===== RECORDS FOR THE EXERCISE =====
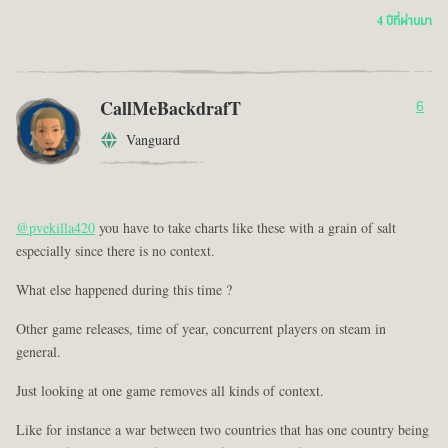
4 ปีที่ผ่านมา
CallMeBackdrafT
6
Vanguard
@pvekilla420
you have to take charts like these with a grain of salt
especially since there is no context.
What else happened during this time ?
Other game releases, time of year, concurrent players on steam in
general.
Just looking at one game removes all kinds of context.
Like for instance a war between two countries that has one country being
=====
→ **WORK INSTRUCTION**
Write the records out again in full, exactly, and skip every picture.

→ **RESPONSE**
4 ปีที่ผ่านมา
CallMeBackdrafT
6
Vanguard
@pvekilla420
you have to take charts like these with a grain of salt
especially since there is no context.
What else happened during this time ?
Other game releases, time of year, concurrent players on steam in
general.
Just looking at one game removes all kinds of context.
Like for instance a war between two countries that has one country being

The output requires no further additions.